Is it mostly women who write these types of books? Just wondering about the pattern.

[identity profile] marykaykare.livejournal.com 2003-07-16 06:15 pm (UTC)(link)
The things on this list that I have read, I mostly really really liked. (Which includes Freedom and Necessity thought I was the only one in my reading group who did.) I'm going to save it so I can use it as a suggestion for more when I'm in that kind of mood. I have reluctantly promised a certain editor I'd give Brust another chance, so some of the ones on this list might be good choices.

MKK

[identity profile] ex-greythist387.livejournal.com 2003-07-16 07:18 pm (UTC)(link)
If they needn't all be published works, I imagine that [livejournal.com profile] ajhalluk's Lust over Pendle and Time Shall Not Mend would count.

I'd agree with [livejournal.com profile] papersky that the list feels broad, though. If the point is to collect titles of books whose concerns turn upon structured manners, no worries. If these are all mean to share something of the same manner-structure (governing cultural influence and/or basis?), the "something" seems too subjective. I guess I'm asking how far from *central* focus a book can stray and still qualify for this list.

I've read about two-thirds of what you list, for what it's worth in evaluating my question. If Martha Wells' Death of the Necromancer counts, Delia Sherman's The Porcelain Dove should as well. Not as sure about Elsewhere and Never-never.

And I'd add one if we're collectively going for the looser sense: Liz Williams, The Poison Master. David Kennedy recently reviewed it on r.a.sf.w, and I posted a brief plug for it some time earlier. (Slow connection, not going to hunt down google refs.)

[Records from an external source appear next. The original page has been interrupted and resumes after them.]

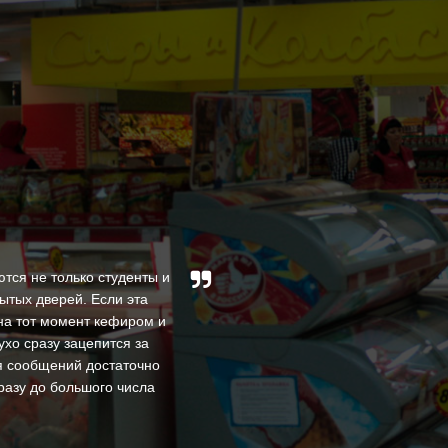
тся не только студенты и
ытых дверей. Если эта
За время нашей совмес
на тот момент кефиром и
высокими профессио
ухо сразу зацепится за
квалифицированы и доброже
ия сообщений достаточно
В процессе своей деяте
разу до большого числа
оперативность в реше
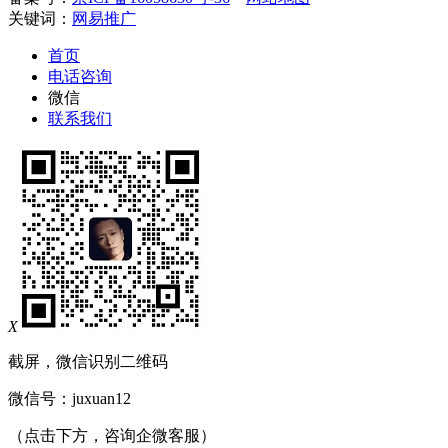
关键词：
网易推广
首页
电话咨询
微信
联系我们
X
截屏，微信识别二维码
微信号：
juxuan12
（点击下方，咨询企微客服）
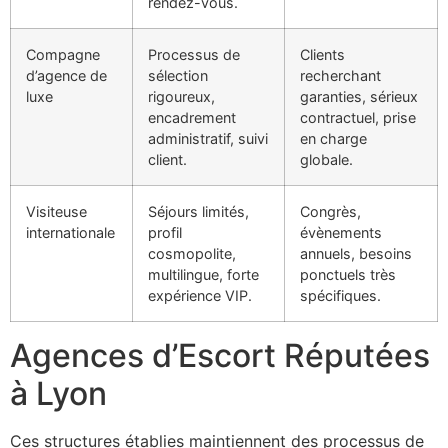
rendez-vous.
Compagne
Processus de
Clients
d’agence de
sélection
recherchant
luxe
rigoureux,
garanties, sérieux
encadrement
contractuel, prise
administratif, suivi
en charge
client.
globale.
Visiteuse
Séjours limités,
Congrès,
internationale
profil
évènements
cosmopolite,
annuels, besoins
multilingue, forte
ponctuels très
expérience VIP.
spécifiques.
Agences d’Escort Réputées
à Lyon
Ces structures établies maintiennent des processus de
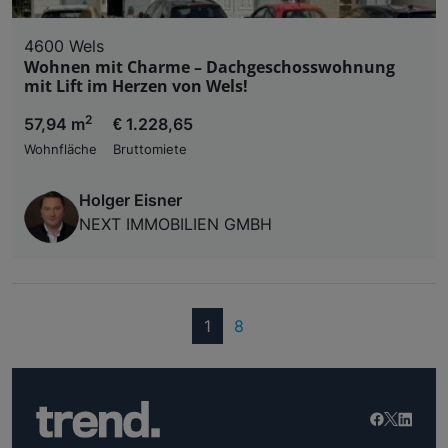
4600 Wels
Wohnen mit Charme – Dachgeschosswohnung
mit Lift im Herzen von Wels!
2
57,94 m
€ 1.228,65
Wohnfläche
Bruttomiete
Holger Eisner
NEXT IMMOBILIEN GMBH
(current)
1
8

[identity profile] marykaykare.livejournal.com 2003-07-16 11:50 pm (UTC)(link)
By the way. Do you know Walter Jon Williams' Duke Maijstral series? They're comedy of manners space opera. Jordin and I enjoyed them very much, but the only title which comes to me now, of the three, is Rock of Ages.

MKK

[identity profile] turnberryknkn.livejournal.com 2003-07-17 05:04 pm (UTC)(link)
Wow. There's a huge number of ideas here. Thanks!